* Data for the task:
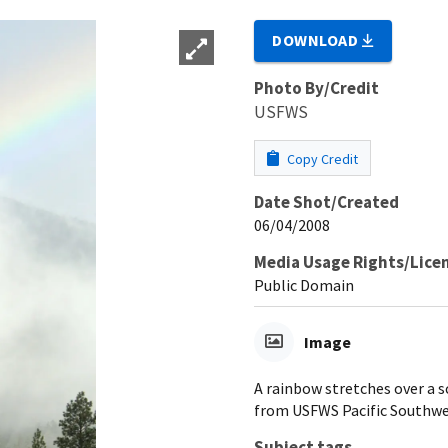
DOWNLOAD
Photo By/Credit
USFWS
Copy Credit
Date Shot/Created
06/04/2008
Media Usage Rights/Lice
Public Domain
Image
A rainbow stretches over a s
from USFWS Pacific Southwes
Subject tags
* * *
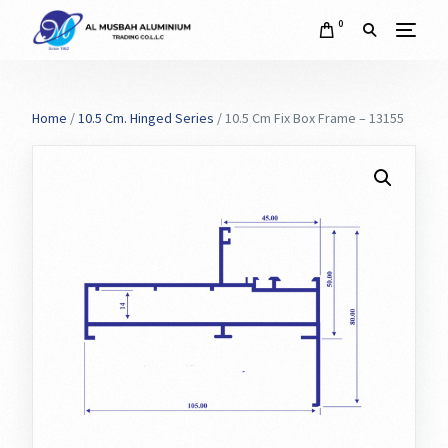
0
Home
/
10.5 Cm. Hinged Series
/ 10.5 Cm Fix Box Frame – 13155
* * *
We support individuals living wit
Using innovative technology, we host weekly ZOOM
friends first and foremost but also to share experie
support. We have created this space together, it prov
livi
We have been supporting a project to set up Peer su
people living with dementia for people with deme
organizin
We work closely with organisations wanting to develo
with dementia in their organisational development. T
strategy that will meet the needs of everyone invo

* Problem statement: The word to find is "living". Copy every line of the data that holds it.

* Answer below:
We support individuals living wit
people living with dementia for people with deme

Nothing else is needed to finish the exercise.